The Treasure Box by Margaret Wild and illustrated by Freya Blackwood, hardback picture book, published by Penguin Group (Australia) in 2013.
Peter and his father are forced to flee their home during the war. They take with them a book in a small iron box. This book is special to Peter’s father, and is the last remaining book after the local library was bombed. The road to safety is long , cold and arduous. When Peter’s father dies, he struggles on, taking the box with him, but when he can go no further, he buries the box beneath a tree. Peter escapes with his life, but he never forgets the iron box holding the treasured book.
The Treasure Box is a poignant story of war, death and loss. Peter loses everything he has ever known, yet he never forgets his father, his home or the treasured book. Some things are more important than gold, silver and rubies. Peter’s book is about his people, the people that were persecuted and forced from their homes, it is an important part of their history. When everything is lost, we still have our history and our memories. The Treasure Box reminds us of the importance of the written word and of history, which can help shape the future for the better.
The illustrations in The Treasure Box were perfectly matched to the story, creating just the right tone as the story progresses. Using subtle shadowing made some of the pictures appear to rise from the page, or created a looking-through-a-window effect. I also liked that some of the pages had parts made up of ripped texts, as if they had been made from the bombed library books.
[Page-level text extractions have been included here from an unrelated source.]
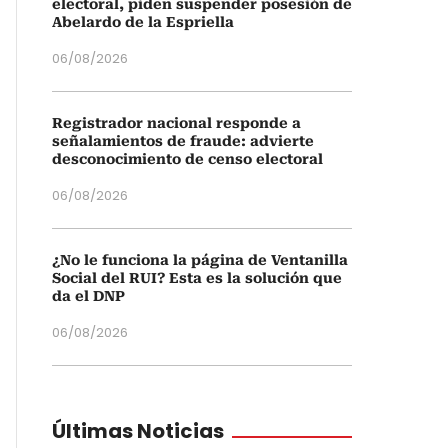
electoral, piden suspender posesión de
Abelardo de la Espriella
06/08/2026
Registrador nacional responde a
señalamientos de fraude: advierte
desconocimiento de censo electoral
06/08/2026
¿No le funciona la página de Ventanilla
Social del RUI? Esta es la solución que
da el DNP
06/08/2026
Últimas Noticias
This is a thought-provoking read for both young and old, and I found it incredibly sad. My preschooler and second grader were shocked when Peter’s father died, and the refugees buried him by the side of the road. They have never been exposed to war or its consequences, and this book was a real eye-opener. They asked a lot of questions, many of which I could not answer. They wanted to know why anyone would go to war, why they would force people to leave their homes, why they would bomb innocent people, why they would kill children, and how can we stop war. I wish I knew the answers and the solutions, and I wish no one had to endure the atrocities of war. The Treasure Box gave us a sorrowfully beautiful, age appropriate and heartfelt opening to discuss this very complicated and saddening topic.